In this article we will explore Transfer Pricing considerations for intangibles.
Intangibles are seen as the main drivers of value creation for a majority of businesses. Technological changes and the digital revolution have facilitated this process and enabled intangibles as key profit drivers.
Intangibles by nature are hard to define. Whereas a physical product can be seen, touched, or pointed to, an intangible might be an idea or know-how, with no physical characteristics. The OECD defines intangibles as “something which is not a physical asset or a financial asset, and which is capable of being owned or controlled for use in commercial activities”.
One of the key considerations in the analysis of intangible assets is identifying the owner of such assets. This may not always be clear, particularly when multiple related parties rely on and utilise the same intangible assets.
Generally, the legal owner of the intangible asset is the economic owner. However, it is becoming increasingly more important to consider the facts and circumstances of the underlying transactions, placing more reliance on the actual substance of the transaction and the actions of the parties involved.
This indeed has led the OECD to issue new guidelines on the concept of ownership in order to ensure that the allocation of profits from the exploitation of intangibles will be based on the relative contribution of each party.
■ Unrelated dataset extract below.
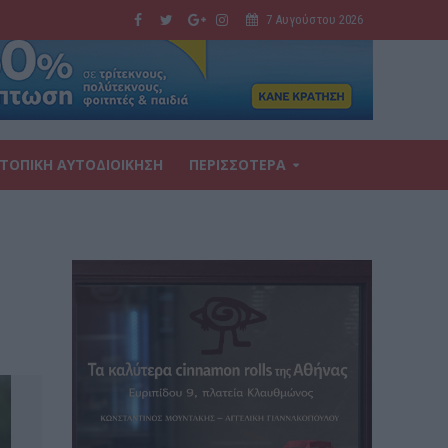
7 Αυγούστου 2026
ΤΟΠΙΚΗ ΑΥΤΟΔΙΟΙΚΗΣΗ
ΠΕΡΙΣΣΟΤΕΡΑ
This is what the OECD refers to as the DEMPE Functions.
In its guidance material, the OECD seeks to establish a TP framework for intangibles that ensures that profits associated with the transfer or use of intangibles are appropriately allocated in accordance with value creation.
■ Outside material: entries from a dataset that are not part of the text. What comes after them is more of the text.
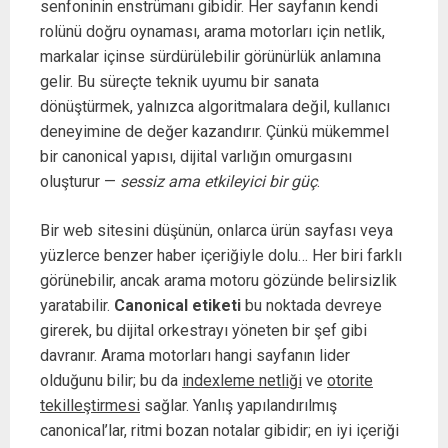
senfoninin enstrümanı gibidir. Her sayfanın kendi
rolünü doğru oynaması, arama motorları için netlik,
markalar içinse sürdürülebilir görünürlük anlamına
gelir. Bu süreçte teknik uyumu bir sanata
dönüştürmek, yalnızca algoritmalara değil, kullanıcı
deneyimine de değer kazandırır. Çünkü mükemmel
bir canonical yapısı, dijital varlığın omurgasını
oluşturur —
sessiz ama etkileyici bir güç
.
Bir web sitesini düşünün, onlarca ürün sayfası veya
yüzlerce benzer haber içeriğiyle dolu… Her biri farklı
görünebilir, ancak arama motoru gözünde belirsizlik
yaratabilir.
Canonical etiketi
bu noktada devreye
girerek, bu dijital orkestrayı yöneten bir şef gibi
davranır. Arama motorları hangi sayfanın lider
olduğunu bilir; bu da
indexleme netliği
ve
otorite
tekilleştirmesi
sağlar. Yanlış yapılandırılmış
canonical’lar, ritmi bozan notalar gibidir; en iyi içeriği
Group entities performing the relevant functions and assuming the relevant risks regarding the Development, Enhancement, Maintenance, Protection and Exploitation of the intangibles should be remunerated for the contributions they made.
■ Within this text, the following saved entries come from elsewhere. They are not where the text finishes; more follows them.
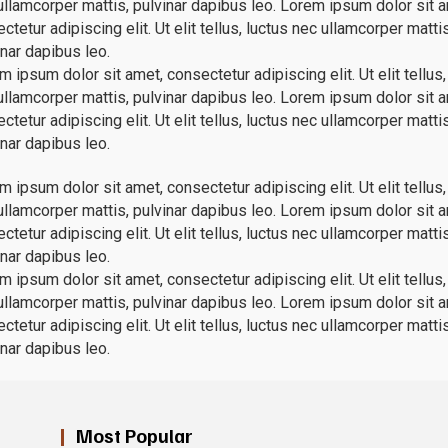
c ullamcorper mattis, pulvinar dapibus leo. Lorem ipsum dolor sit 
tetur adipiscing elit. Ut elit tellus, luctus nec ullamcorper mattis
inar dapibus leo.
 ipsum dolor sit amet, consectetur adipiscing elit. Ut elit tellus,
c ullamcorper mattis, pulvinar dapibus leo. Lorem ipsum dolor sit 
tetur adipiscing elit. Ut elit tellus, luctus nec ullamcorper mattis
inar dapibus leo.
 ipsum dolor sit amet, consectetur adipiscing elit. Ut elit tellus,
c ullamcorper mattis, pulvinar dapibus leo. Lorem ipsum dolor sit 
tetur adipiscing elit. Ut elit tellus, luctus nec ullamcorper mattis
inar dapibus leo.
 ipsum dolor sit amet, consectetur adipiscing elit. Ut elit tellus,
c ullamcorper mattis, pulvinar dapibus leo. Lorem ipsum dolor sit 
tetur adipiscing elit. Ut elit tellus, luctus nec ullamcorper mattis
inar dapibus leo.
Most Popular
Hence, if the legal owner of the intangible is economically responsible for all functions, assets and risks with respect to the DEMPE functions, the OECD Guidelines indicate the legal owner of the intangible is likely to have the right to expect full rights to any profits derived from the use of that intangible.
On the other hand, if the legal owner does not perform any key functions related to the intangibles, such legal owner should not be entitled to any portion of the return derived from the exploitation of the intangibles other than the arm’s length compensation, if any, for holding the title and providing the funding.
When it comes to valuing intangibles, the OECD TP Guidelines provide guidance on the appropriate price that should be charged in the transfer of intangible asset.
There are many valuation methodologies that are used to value various intangible assets outside the context of TP, and TP rules are gradually starting to converge with these valuation methodologies. Essentially, every asset has one intrinsic value, and it is that value that is to be measured, regardless of which set of rules are being followed.
In terms of the OECD, the TP methods most likely to prove useful in matters involving transfers of one or more intangibles are the Comparable Uncontrolled Price (CUP) method, the transactional profit split method and also valuation techniques.
One should also keep in mind other tax considerations when valuing intangibles, such as:
Any chargeable gains arising on the transfer of the intangible;
The amortisation of intellectual property or intellectual property rights for Maltese income tax purposes; and
The Patent Box Regime
Intangibles are of critical significance for multinational groups from a business, operational and tax perspective. Organisations should regularly monitor their intangible assets from a TP and tax perspective to ensure compliance with current practice/regulations.